I was SHOCKED that he would have noticed me, since I had been under the impression that every student in my classes just gave each person a glance or two without committing them to memory, other than those extra cool people with the bright purple hair and stuff.
But I specifically remembered regularly looking like shit in that class. Sweats, sweatshirt, no makeup, the whole typical sleepy college girl enchilada.
He said he had always found me attractive (upon seeing me in that class).
So of course I was like: "Well, then why the hell didn’t you ever try to flirt with me or something?
Him: I don’t really talk to people in class, and you always sat in the same spot by the same people and then would immediately leave class and disappear anyway.
Two ships passing in the night, much?
We talked and flirted and had witty banter and it was fun to talk to someone that sort of knew me in person already.
Sorry to say, the end of this story does not include a boyfriend. In fact, it doesn’t even include a make-out session.
I considered it, and he was excited to do so too, since it’s not every day that you stumble upon someone on Tinder that you’ve already sorta had your eyes on. (NOT saying that I was this dude’s main class crush or anything AT ALL, BUT some level of real-life attraction had already been in place.)
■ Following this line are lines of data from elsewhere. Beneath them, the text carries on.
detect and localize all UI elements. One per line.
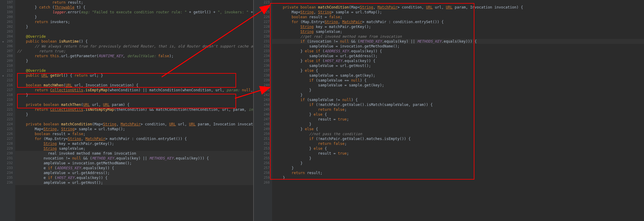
code-line[interactable]: sampleValue = url.getAddress(); [272, 54, 644, 58]
code-line[interactable]: private boolean matchCondition(Map<Strin… [272, 5, 644, 10]
line-number[interactable]: 231 [0, 156, 13, 161]
line-number[interactable]: 253 [254, 146, 270, 151]
line-number[interactable]: 243 [254, 97, 270, 102]
line-number[interactable]: 245 [254, 107, 270, 112]
line-number[interactable]: 236 [0, 180, 13, 185]
code-line[interactable]: @Override [15, 34, 253, 39]
code-right[interactable]: private boolean matchCondition(Map<Strin… [272, 0, 644, 185]
code-line[interactable]: logger.error(msg: "Failed to execute con… [15, 10, 253, 15]
code-line[interactable]: } [15, 58, 253, 63]
line-number[interactable]: 235 [0, 175, 13, 180]
line-number[interactable]: 222 [0, 112, 13, 117]
line-number[interactable]: 249 [254, 127, 270, 132]
code-line[interactable]: } [272, 175, 644, 180]
line-number[interactable]: 213 [0, 78, 13, 83]
code-line[interactable]: public URL getUrl() { return url; } [15, 73, 253, 78]
code-line[interactable]: ampleValue = url.getHost(); [15, 180, 253, 185]
code-line[interactable]: sampleValue = sample.get(key); [272, 73, 644, 78]
code-line[interactable]: } else { [272, 127, 644, 132]
code-line[interactable]: boolean matchWhen(URL url, Invocation in… [15, 83, 253, 88]
line-number[interactable]: 197 [0, 0, 13, 5]
code-line[interactable] [272, 180, 644, 185]
line-number[interactable]: 259 [254, 175, 270, 180]
code-line[interactable]: Map<String, String> sample = url.toMap()… [15, 127, 253, 132]
code-line[interactable] [15, 29, 253, 34]
code-line[interactable]: } else { [272, 112, 644, 117]
line-number[interactable]: 254 [254, 151, 270, 156]
line-number[interactable]: 228 [254, 24, 270, 29]
code-line[interactable]: for (Map.Entry<String, MatchPair> matchP… [15, 136, 253, 141]
code-line[interactable]: sampleValue = invocation.getMethodName()… [272, 44, 644, 49]
line-number[interactable]: 236 [254, 63, 270, 68]
line-number[interactable]: 201 [0, 19, 13, 24]
code-line[interactable]: } [15, 112, 253, 117]
gutter-right[interactable]: 2232242252262272282292302312322332342352… [254, 0, 272, 221]
code-line[interactable] [15, 97, 253, 102]
line-number[interactable]: 208 [0, 54, 13, 58]
code-line[interactable]: String sampleValue; [15, 146, 253, 151]
code-line[interactable]: // return true; [15, 49, 253, 54]
line-number[interactable]: 207 [0, 49, 13, 54]
line-number[interactable]: 234 [254, 54, 270, 58]
line-number[interactable]: 225 [254, 10, 270, 15]
code-line[interactable]: real invoked method name from invocation [15, 151, 253, 156]
code-line[interactable]: } [272, 88, 644, 93]
code-line[interactable]: // We always return true for previously … [15, 44, 253, 49]
line-number[interactable]: 250 [254, 132, 270, 136]
code-line[interactable]: boolean result = false; [272, 15, 644, 19]
code-line[interactable]: //not pass the condition [272, 132, 644, 136]
line-number[interactable]: 242 [254, 93, 270, 97]
code-line[interactable]: private boolean matchCondition(Map<Strin… [15, 122, 253, 127]
line-number[interactable]: 224 [254, 5, 270, 10]
editor-right-pane[interactable]: 2232242252262272282292302312322332342352… [253, 0, 644, 221]
line-number[interactable]: 246 [254, 112, 270, 117]
line-number[interactable]: 257 [254, 166, 270, 170]
code-line[interactable] [272, 0, 644, 5]
line-number[interactable]: 244 [254, 102, 270, 107]
code-line[interactable]: if (sampleValue == null) { [272, 78, 644, 83]
line-number[interactable]: 204 [0, 34, 13, 39]
code-line[interactable]: } [272, 122, 644, 127]
line-number[interactable]: 220 [0, 102, 13, 107]
line-number[interactable]: 241 [254, 88, 270, 93]
code-line[interactable]: ampleValue = invocation.getMethodName(); [15, 161, 253, 166]
line-number[interactable]: 252 [254, 141, 270, 146]
line-number[interactable]: 251 [254, 136, 270, 141]
line-number[interactable]: 229 [254, 29, 270, 34]
code-line[interactable] [15, 63, 253, 68]
line-number[interactable]: 203 [0, 29, 13, 34]
code-line[interactable]: } [272, 93, 644, 97]
line-number[interactable]: 211 [0, 68, 13, 73]
code-line[interactable]: sampleValue = sample.get(key); [272, 83, 644, 88]
line-number[interactable]: 218 [0, 93, 13, 97]
code-line[interactable]: String key = matchPair.getKey(); [15, 141, 253, 146]
line-number[interactable]: 198 [0, 5, 13, 10]
code-line[interactable]: return this.url.getParameter(RUNTIME_KEY… [15, 54, 253, 58]
line-number[interactable]: 238 [254, 73, 270, 78]
line-number[interactable]: 205 [0, 39, 13, 44]
code-line[interactable]: for (Map.Entry<String, MatchPair> matchP… [272, 19, 644, 24]
line-number[interactable]: 217 [0, 88, 13, 93]
line-number[interactable]: 224 [0, 122, 13, 127]
code-line[interactable]: if (invocation != null && (METHOD_KEY.eq… [272, 39, 644, 44]
gutter-left[interactable]: 1971981992002012022032042052062072082092… [0, 0, 15, 221]
line-number[interactable]: 256 [254, 161, 270, 166]
code-line[interactable]: if (sampleValue != null) { [272, 97, 644, 102]
code-line[interactable]: return false; [272, 141, 644, 146]
line-number[interactable]: 228 [0, 141, 13, 146]
code-line[interactable]: } [15, 93, 253, 97]
line-number[interactable]: 260 [254, 180, 270, 185]
code-line[interactable]: return CollectionUtils.isEmptyMap(whenCo… [15, 88, 253, 93]
line-number[interactable]: 227 [0, 136, 13, 141]
code-line[interactable]: } else if (HOST_KEY.equals(key)) { [272, 58, 644, 63]
code-line[interactable]: return false; [272, 107, 644, 112]
line-number[interactable]: 237 [254, 68, 270, 73]
line-number[interactable]: 231 [254, 39, 270, 44]
line-number[interactable]: 200 [0, 15, 13, 19]
code-line[interactable]: e if (HOST_KEY.equals(key)) { [15, 175, 253, 180]
code-line[interactable]: } catch (Throwable t) { [15, 5, 253, 10]
line-number[interactable]: 258 [254, 170, 270, 175]
code-line[interactable]: if (!matchPair.getValue().matches.isEmpt… [272, 136, 644, 141]
line-number[interactable]: 230 [254, 34, 270, 39]
line-number[interactable]: 248 [254, 122, 270, 127]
The only reason I was on Tinder at that time was because I knew I was moving out of town soon, so wanted one last look at my lost opportunities. I wasn't there for any kind of relationship, and I'm not really a casual sex kind of person.
I've not used Tinder since then — and since I realized nothing beats sort of knowing someone already, right?
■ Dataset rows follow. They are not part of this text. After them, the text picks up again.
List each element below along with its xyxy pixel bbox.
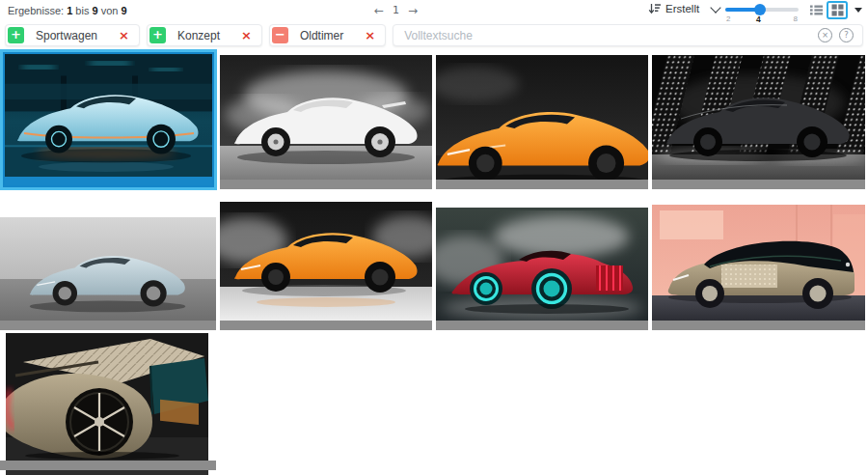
asset-tile[interactable] xyxy=(436,208,648,330)
next-page-button[interactable]: → xyxy=(408,5,418,16)
filter-chip-label: Sportwagen xyxy=(24,29,111,42)
sort-field-label: Erstellt xyxy=(665,3,699,14)
clear-search-icon[interactable]: × xyxy=(818,28,832,42)
caption-strip-selected xyxy=(5,177,212,185)
chevron-down-icon xyxy=(710,2,720,13)
results-count: Ergebnisse: 1 bis 9 von 9 xyxy=(8,5,127,16)
results-bis: bis xyxy=(75,5,89,16)
asset-tile[interactable] xyxy=(220,55,432,189)
thumbnail-image xyxy=(220,55,432,180)
include-filter-button[interactable]: + xyxy=(8,27,24,43)
search-input[interactable] xyxy=(402,28,818,43)
grid-view-icon xyxy=(831,4,844,16)
caption-strip xyxy=(436,321,648,330)
remove-filter-button[interactable]: × xyxy=(357,28,383,42)
asset-tile[interactable] xyxy=(652,55,865,189)
asset-tile[interactable] xyxy=(436,55,648,189)
slider-min-label: 2 xyxy=(726,14,730,23)
list-view-icon xyxy=(809,4,824,16)
exclude-filter-button[interactable]: − xyxy=(272,27,288,43)
asset-search-app: Ergebnisse: 1 bis 9 von 9 ← 1 → Erstellt xyxy=(0,0,868,475)
asset-tile[interactable] xyxy=(0,217,216,330)
slider-current-label: 4 xyxy=(756,14,761,24)
thumbnail-size-slider: 2 4 8 xyxy=(725,5,799,20)
results-total: 9 xyxy=(121,5,126,16)
help-icon[interactable]: ? xyxy=(839,28,854,42)
remove-filter-button[interactable]: × xyxy=(111,28,137,42)
remove-filter-button[interactable]: × xyxy=(233,28,259,42)
asset-tile[interactable] xyxy=(220,202,432,330)
sort-descending-icon xyxy=(648,3,661,14)
view-toggles xyxy=(805,1,848,19)
caption-strip xyxy=(220,321,432,330)
filter-chip-label: Oldtimer xyxy=(288,29,357,42)
asset-tile[interactable] xyxy=(0,333,216,475)
caption-strip xyxy=(0,321,216,330)
tile-footer-shadow xyxy=(6,470,208,475)
pagination: ← 1 → xyxy=(374,4,418,16)
fulltext-search-field: × ? xyxy=(393,24,863,46)
caption-strip xyxy=(0,461,216,470)
caption-strip xyxy=(220,180,432,189)
caption-strip xyxy=(436,180,648,189)
sort-control[interactable]: Erstellt xyxy=(648,3,719,14)
slider-max-label: 8 xyxy=(794,14,798,23)
asset-tile[interactable] xyxy=(0,49,217,190)
list-view-button[interactable] xyxy=(805,1,827,19)
filter-chip-label: Konzept xyxy=(166,29,233,42)
thumbnail-image xyxy=(652,55,865,180)
filter-chip-sportwagen: + Sportwagen × xyxy=(5,24,140,46)
view-options-menu-button[interactable] xyxy=(853,4,864,15)
current-page: 1 xyxy=(393,4,399,16)
thumbnail-image xyxy=(436,208,648,321)
prev-page-button[interactable]: ← xyxy=(374,5,384,16)
thumbnail-image xyxy=(5,54,212,177)
results-label: Ergebnisse: xyxy=(8,5,64,16)
filter-chip-konzept: + Konzept × xyxy=(147,24,262,46)
caption-strip xyxy=(652,180,865,189)
caption-strip xyxy=(652,321,865,330)
thumbnail-image xyxy=(652,205,865,321)
filter-bar: + Sportwagen × + Konzept × − Oldtimer × … xyxy=(5,24,863,46)
top-toolbar: Ergebnisse: 1 bis 9 von 9 ← 1 → Erstellt xyxy=(0,0,868,21)
results-to: 9 xyxy=(92,5,97,16)
thumbnail-image xyxy=(6,333,208,461)
filter-chip-oldtimer: − Oldtimer × xyxy=(269,24,386,46)
thumbnail-image xyxy=(0,217,216,321)
thumbnail-image xyxy=(220,202,432,321)
thumbnail-image xyxy=(436,55,648,180)
selection-border xyxy=(3,52,214,187)
include-filter-button[interactable]: + xyxy=(149,27,166,43)
results-von: von xyxy=(101,5,119,16)
results-from: 1 xyxy=(67,5,72,16)
caret-down-icon xyxy=(854,8,862,13)
grid-view-button[interactable] xyxy=(827,1,848,19)
asset-tile[interactable] xyxy=(652,205,865,330)
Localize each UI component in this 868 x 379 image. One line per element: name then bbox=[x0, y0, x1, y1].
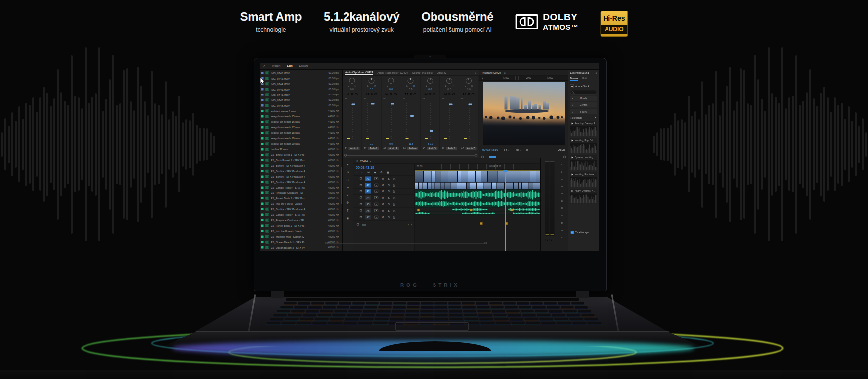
solo-button[interactable]: S bbox=[387, 196, 390, 199]
video-clip-thumbnail[interactable] bbox=[467, 183, 470, 190]
voiceover-mic-icon[interactable] bbox=[393, 197, 395, 199]
mute-button[interactable]: M bbox=[347, 92, 350, 96]
home-icon[interactable]: ⌂ bbox=[263, 64, 265, 68]
video-clip-thumbnail[interactable] bbox=[533, 183, 540, 190]
record-button[interactable]: O bbox=[472, 92, 475, 96]
solo-button[interactable]: S bbox=[387, 216, 390, 219]
work-area-bar[interactable] bbox=[415, 170, 540, 171]
play-icon[interactable] bbox=[572, 157, 574, 159]
mute-button[interactable]: M bbox=[405, 92, 408, 96]
video-clip-thumbnail[interactable] bbox=[498, 171, 505, 182]
voiceover-mic-icon[interactable] bbox=[393, 184, 395, 186]
volume-value[interactable]: 0.0 bbox=[370, 142, 373, 146]
bin-row[interactable]: seagull-on-beach 17.wav44100 Hz bbox=[260, 125, 342, 130]
lock-icon[interactable] bbox=[360, 190, 362, 192]
video-clip-thumbnail[interactable] bbox=[521, 171, 530, 182]
label-chip[interactable] bbox=[261, 181, 264, 184]
timeline-settings-icon[interactable]: ⚙ bbox=[380, 171, 383, 174]
volume-value[interactable]: -50.9 bbox=[427, 142, 433, 146]
label-chip[interactable] bbox=[261, 126, 264, 129]
video-clip-thumbnail[interactable] bbox=[484, 183, 491, 190]
label-chip[interactable] bbox=[261, 187, 264, 189]
mute-button[interactable]: M bbox=[381, 216, 384, 219]
label-chip[interactable] bbox=[261, 121, 264, 123]
bin-row[interactable]: seagull-on-beach 15.wav44100 Hz bbox=[260, 114, 342, 119]
lock-icon[interactable] bbox=[360, 216, 362, 218]
bin-row[interactable]: ES_Forest Birds 2 - SFX Pro48000 Hz bbox=[260, 195, 342, 201]
pan-knob[interactable] bbox=[446, 78, 452, 84]
video-clip-thumbnail[interactable] bbox=[448, 171, 457, 182]
channel-name-button[interactable]: Audio 4 bbox=[407, 147, 418, 150]
bin-row[interactable]: ES_Ocean Beach 1 - SFX Pr48000 Hz bbox=[260, 239, 342, 245]
mixer-hscrollbar[interactable] bbox=[345, 155, 476, 156]
search-input[interactable] bbox=[570, 90, 597, 95]
label-chip[interactable] bbox=[261, 115, 264, 118]
label-chip[interactable] bbox=[261, 176, 264, 178]
pan-value[interactable]: 0.0 bbox=[370, 88, 373, 91]
fader-handle[interactable] bbox=[410, 115, 414, 117]
panel-menu-icon[interactable]: ≡ bbox=[595, 71, 597, 74]
menu-item-edit[interactable]: Edit bbox=[287, 64, 292, 68]
track-header-row[interactable]: A7MS bbox=[353, 214, 415, 221]
record-button[interactable]: O bbox=[452, 92, 455, 96]
fit-timeline-icon[interactable]: ⇤⇥ bbox=[408, 223, 414, 226]
bin-row[interactable]: IMG_0747.MOV60.00 fps bbox=[260, 97, 342, 103]
label-chip[interactable] bbox=[261, 159, 264, 162]
timeline-ruler[interactable]: 00:00 00:04:59:16 bbox=[415, 164, 540, 170]
label-chip[interactable] bbox=[261, 94, 264, 96]
track-output-icon[interactable] bbox=[374, 177, 378, 180]
cc-badge-icon[interactable]: ▣ bbox=[387, 171, 389, 174]
fx-badge[interactable] bbox=[417, 209, 420, 211]
marker-icon[interactable]: ◆ bbox=[374, 171, 376, 174]
pan-knob[interactable] bbox=[388, 78, 394, 84]
video-clip-thumbnail[interactable] bbox=[423, 183, 427, 190]
fx-badge[interactable] bbox=[510, 209, 513, 211]
channel-name-button[interactable]: Audio 6 bbox=[446, 147, 457, 150]
video-clip-thumbnail[interactable] bbox=[435, 183, 440, 190]
playback-quality-dropdown[interactable]: Full ▾ bbox=[515, 148, 521, 151]
settings-wrench-icon[interactable]: ⚙ bbox=[526, 148, 528, 151]
bin-row[interactable]: ES_Fireplace Outdoors - SF48000 Hz bbox=[260, 190, 342, 195]
bin-row[interactable]: ambient waves 1.wav44100 Hz bbox=[260, 108, 342, 114]
pan-value[interactable]: 0.0 bbox=[447, 88, 451, 91]
pan-knob[interactable] bbox=[368, 78, 374, 84]
channel-name-button[interactable]: Audio 5 bbox=[427, 147, 437, 150]
bin-row[interactable]: ES_Bonfire - SFX Producer 448000 Hz bbox=[260, 206, 342, 212]
mute-button[interactable]: M bbox=[381, 196, 384, 199]
track-output-icon[interactable] bbox=[374, 203, 378, 206]
bin-row[interactable]: bonfire 32.wav48000 Hz bbox=[260, 147, 342, 152]
fader-handle[interactable] bbox=[391, 103, 394, 105]
track-badge[interactable]: A6 bbox=[365, 208, 371, 213]
video-clip-thumbnail[interactable] bbox=[536, 171, 540, 182]
label-chip[interactable] bbox=[261, 72, 264, 74]
track-output-icon[interactable] bbox=[374, 209, 378, 212]
video-clip-thumbnail[interactable] bbox=[529, 183, 533, 190]
video-clip-thumbnail[interactable] bbox=[519, 183, 521, 190]
track-badge[interactable]: A7 bbox=[365, 215, 371, 219]
bin-row[interactable]: IMG_0743.MOV60.00 fps bbox=[260, 76, 342, 81]
label-chip[interactable] bbox=[261, 148, 264, 151]
track-output-icon[interactable] bbox=[374, 190, 378, 193]
video-clip-thumbnail[interactable] bbox=[506, 171, 515, 182]
video-clip-thumbnail[interactable] bbox=[461, 171, 468, 182]
solo-button[interactable]: S bbox=[545, 238, 548, 242]
video-clip-thumbnail[interactable] bbox=[470, 183, 476, 190]
mute-button[interactable]: M bbox=[443, 92, 447, 96]
menu-item-import[interactable]: Import bbox=[272, 64, 280, 68]
audio-preview-card[interactable]: Dynamic, Inspiring… bbox=[570, 155, 597, 170]
solo-button[interactable]: S bbox=[390, 92, 392, 96]
tab-browse[interactable]: Browse bbox=[570, 77, 579, 81]
video-clip-thumbnail[interactable] bbox=[457, 183, 466, 190]
play-icon[interactable] bbox=[572, 123, 574, 125]
audio-track-2[interactable] bbox=[415, 201, 540, 208]
pan-value[interactable]: 0.0 bbox=[428, 88, 432, 91]
bin-row[interactable]: ES_Candle Flicker - SFX Pro48000 Hz bbox=[260, 185, 342, 190]
label-chip[interactable] bbox=[261, 241, 264, 243]
channel-name-button[interactable]: Audio 2 bbox=[368, 147, 379, 150]
tab-program[interactable]: Program: C0424 bbox=[482, 71, 501, 74]
fader-zone[interactable]: dB bbox=[401, 98, 420, 142]
solo-button[interactable]: S bbox=[351, 92, 353, 96]
label-chip[interactable] bbox=[261, 170, 264, 173]
label-chip[interactable] bbox=[261, 197, 264, 200]
channel-name-button[interactable]: Audio 1 bbox=[348, 147, 359, 150]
I’m definitely not against online dating or anything. I have plenty of friends who have found great and not so great relationships, and even I once found a relationship online.
But damn, there’s something exciting about meeting organically, about that cosmic pull, that "written in the stars" kind of thing.
Sounds obvious, right? I mean, no duh.
But for me, this was a pretty big revelation.
I’ve been so used to staying in my own little bubble, constantly keeping my eyes on the prize to the point where I practically have tunnel vision, that I’ve probably missed a lot of fun opportunities.
Who KNOWS how many guys I could have flirted with in class had I not been either actively paying attention to what was going on around me instead of spacing out in my own little world.
I’m still finding my balance between the real and digital world, but I’ve got to say, that was a MUCH needed wakeup call!